City calling

Rogers Stirk Harbour & Partners’ new home is a long way from its old riverside haunt, in more ways than one, but the spirit remains the same

Axial view from the corner breakout space back into the depth of the office.
Axial view from the corner breakout space back into the depth of the office. · Credit: Paul Rafferty

For a firm like RSHP, whose ethos over 30 years seemed in part defined by the genius loci of its west London riverside location, you have to wonder how traumatic the move from the banks of the Thames to Bank station could have been. Lord Rogers of Riverside’s status as a peer is, after all, predicated on the office’s former location and his wife Ruth made her name and a gastronomic brand from it. What’s the chance of your creative potency drying up once you move away from the river?

It’s all up in the air now, literally, since RSHP moved to the 14th floor of its own Leaden­hall Building, unable to secure a lease extension on the old place and lured by a preferential one from British Land, sensitive to changes afoot in the City where hedge fund managers seem to be moving to the West End and creative start-ups are crossing over from Shoreditch to the Square Mile. You might see them all come and go looking west over the dome of St Paul’s, and there’s still a view of the river, albeit a distant one; while Rogers’ own masterly response to another genius loci, his Lloyd’s Building, lies opposite.
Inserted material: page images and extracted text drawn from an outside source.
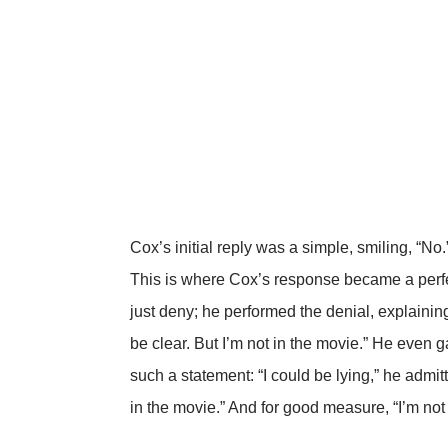
Cox’s initial reply was a simple, smiling, “No.
This is where Cox’s response became a perfe
just deny; he performed the denial, explaining 
be clear. But I’m not in the movie.” He even
such a statement: “I could be lying,” he admitt
in the movie.” And for good measure, “I’m not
It was a given that RSHP was going to leave its own imprimatur on The Cheesegrater, a building that was originally designed, with its shell and core, for more conservative financial services tenants. The brief for the 1,620m2 floor plate, fitted out over 16 weeks for the firm’s 200 staff at a cost of £2.3 million, was that it retain the best of the former HQ, dispense with its flaws, progress the flexible aesthetic and future-proof it.

 

Changes are afoot in the City – hedge fund managers seem to be moving to the West End and creative start-ups are crossing over from Shoreditch to the Square Mile

The three-building, multi-level domesticity of Thames Wharf is swapped for a tabula rasa of single storey working; the office now split in a tripartite way by its corner breakout spaces. Desks to the east, west and south radiate out from the central meeting space, accessed via the reception off the north core: three fluid and connected colleges of industry around the office’s new beating heart.

The signature fluorescent carpet reappears (in green rather than blue), but the suspended ceilings don’t; after all, why have 2.75m ceiling heights when you can have 3.7m? It’s  interesting to look up, however, and see the air handling units, ducts and pipework, in the past celebrated with primary colours, then encased in high tech stainless steel, now shrouded in a thick layer of black nitrile rubber. Hugging the precast concrete floor slabs, neatly cosseted in its thermal and acoustic absorbent layer, the firm insists this is still a functional expression of the services – just their most nuanced version.

Still at ceiling level, the firm worked with Spectral Lighting on bespoke circular LED light fittings running in regimented lines, directly mounted on the cable trays. But there’s room for insubordination; track-mounted task lighting can be inserted anywhere along the runs, actuated by your mobile phone – one of the things supposedly offering what RSHP calls ‘a surprising level of humanity within a great super-studio space’.

 

  • The level 14 lift lobby almost doesn’t need a sign to announce the brand.
    The level 14 lift lobby almost doesn’t need a sign to announce the brand. · Credit: Paul Rafferty
  • The kitchen is the social hub of the new office.
    The kitchen is the social hub of the new office. · Credit: Paul Rafferty

As above, so below. The flexibility evident in the ceiling void is reflected at task level where, once your eyes make it past the chromatic office seating, you see the results of the firm’s collaboration with Dutch furniture maker Ahrend which created desks up to 12m long, with spine, supported on only four legs. The white Trespa surfaces have central flaps that open for workspace technology and phones; when the CITRIX system is up and running, they should be able to pivot closed permanently. The brief was that in ‘meeting’ mode a sheet of paper should glide effortlessly over them; an uninterrupted surface – perhaps expediting the passage of the form of appointment from the architect to the hand of the client. But as the practice’s sleek new HQ exemplifies, from the detail, to the building, to the context; in the competitive world of the mega­project designer, every little helps.